● EXERCISE REQUIREMENTS:
Could you give back every entry below exactly, with the pictures dropped?

● GIVEN RECORDS:
-----
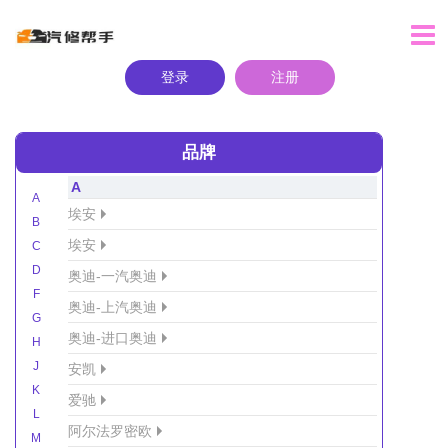
登录
注册
品牌
A
A
埃安
B
埃安
C
D
奥迪-一汽奥迪
F
奥迪-上汽奥迪
G
奥迪-进口奥迪
H
J
安凯
K
爱驰
L
阿尔法罗密欧
M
-----
● YOUR RESPONSE:
登录
注册
品牌
A
A
埃安
B
埃安
C
D
奥迪-一汽奥迪
F
奥迪-上汽奥迪
G
奥迪-进口奥迪
H
J
安凯
K
爱驰
L
阿尔法罗密欧
M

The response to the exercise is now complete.